If you’re visiting our less-populated islands solely for their beaches, you’ll likely want to postpone until weather conditions improve.
The Turks and Caicos has had an interesting history, with the first permanent settlement in the archipelago centering around sea salt production on Grand Turk, Salt Cay, and South Caicos, but the larger and more verdant Caicos Islands supported a different industry—cotton planting.
This later 1700s Loyalist industry brought the construction of expansive plantations, and at the height of the period there were dozens of elaborate farms, with names such as Belleview, Lorimers, and St. James.
Today, only three plantation sites are open for tourism, Cheshire Hall on Providenciales, Wade’s Green on North Caicos, and Haulover on Middle Caicos. All of these sites only have ruins now, but it’s interesting to tour the grounds and see the remains of the great houses, kitchens, field walls, slave quarters and warehouses.
The average tour of Cheshire Hall take between 1 and 2 hours.
Unique prints from the Turks and Caicos at the Brilliant Studios Gallery in Grace Bay.
Providenciales offers a great selection of art galleries and gift shops, and many of these are centered around a few plazas in the Grace Bay region.
You’ll find a plethora of unique handmade crafts and original paintings. If you’re simply looking for a great T-shirt, there are hundreds of designs to browse through.
On the culinary side of the shopping spectrum is authentic Turks and Caicos salt, locally roasted coffee, Bambarra Rum, and Salt Cay candies.
If you’re looking for an authentic Turks and Caicos gift, some great ideas are the handmade jewelry and crafts at the Wellington Collection that are created from local conch and beach sand, and the exquisite fine art prints at the Brilliant Studios Gallery. Both of these interesting shops are located at the Saltmills Plaza in Grace Bay.
Blue Hills Road, which fronts the oldest settlement on Providenciales, is reminiscent of some of the southern Caribbean islands, with coconut palms, colorful buildings, and small handmade fishing boats.
There are several smaller interesting attractions on Providenciales that can be visited in an afternoon.
The Turk’s Head Brewery Tour is fascinating, and exhibits an efficient microbrewery in operation.

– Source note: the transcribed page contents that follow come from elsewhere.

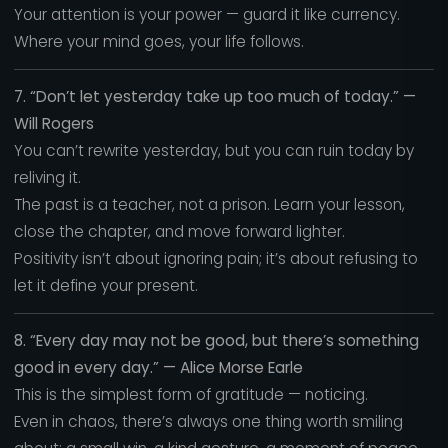
Your attention is your power — guard it like currency.
Where your mind goes, your life follows.
7. “Don’t let yesterday take up too much of today.” —
Will Rogers
You can’t rewrite yesterday, but you can ruin today by
reliving it.
The past is a teacher, not a prison. Learn your lesson,
close the chapter, and move forward lighter.
Positivity isn’t about ignoring pain; it’s about refusing to
let it define your present.
8. “Every day may not be good, but there’s something
good in every day.” — Alice Morse Earle
This is the simplest form of gratitude — noticing.
Even in chaos, there’s always one thing worth smiling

The onsite taproom bar is great for sampling the various flavors, including unique brews and seasonal specials, and the front shop is the cheapest place in the country to buy beer! The brewery is indoors, which is perfect when it’s raining.

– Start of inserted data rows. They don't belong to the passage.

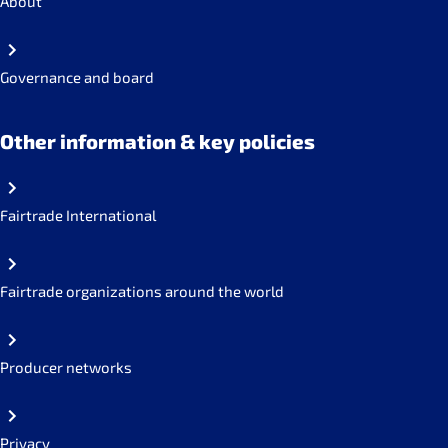
About
Governance and board
Other information & key policies
Fairtrade International
Fairtrade organizations around the world
Producer networks
Privacy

The Hole in Long Bay Hills is another amazing site. This natural feature was formed by the Karst Process of dissolution, and was previously a large cave before the ceiling collapsed previous to recorded history. If you’re interested in caves, we have Conch Bar Caves on the island of Middle Caicos, which is one of the largest dry cave systems in the Caribbean, and the Ocean Hole, the widest blue hole in the world!

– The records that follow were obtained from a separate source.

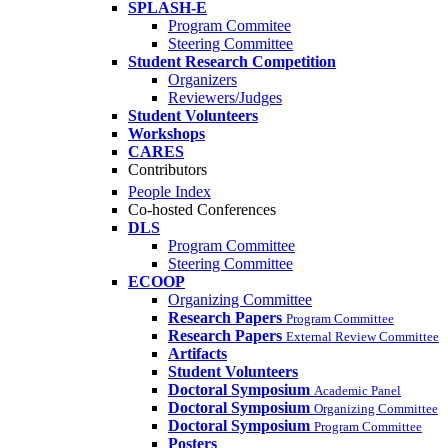
SPLASH-E
Program Commitee
Steering Committee
Student Research Competition
Organizers
Reviewers/Judges
Student Volunteers
Workshops
CARES
Contributors
People Index
Co-hosted Conferences
DLS
Program Committee
Steering Committee
ECOOP
Organizing Committee
Research Papers
Program Committee
Research Papers
External Review Committee
Artifacts
Student Volunteers
Doctoral Symposium
Academic Panel
Doctoral Symposium
Organizing Committee
Doctoral Symposium
Program Committee
Posters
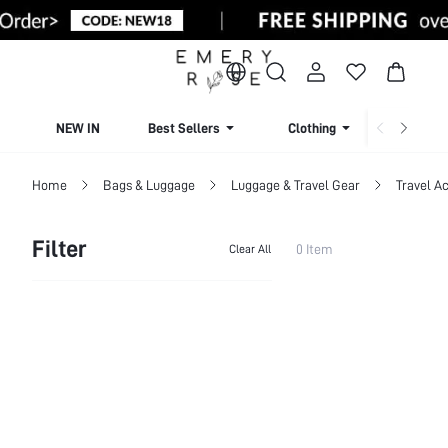
NEW IN
Best Sellers
Clothing
Beachw
Home
Bags & Luggage
Luggage & Travel Gear
Travel A
Filter
0 Item
Clear All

On a small bluff overlooking Chalk Sound, Sapodilla Bay, and South Dock are the Sapodilla Hill Rock Carvings. These inscriptions were left in large rocks and the limestone bedding by sailors and travelers in past centuries, and exhibit dates, ships names, outlines of vessels and buildings. Unfortunately, vandalism and abuse has greatly diminished these historical artifacts, yet the views are still beautiful. Please take care not to step on any of the inscriptions, and please don’t graffiti.
Another idea is the National Museum and Heritage Site in Grace Bay. The Turks and Caicos has had a small yet select museum on the island of Grand Turk for decades, and now groundbreaking has taken place for a museum branch on Providenciales as well. Currently, the main exhibit of the Providenciales branch of the National Museum focuses on an outdoor replica of a post plantation-era home and garden, and is essentially a small living museum. There’s also a cannon, outdoor exhibits on the Caicos Sloop, and centuries-old anchors.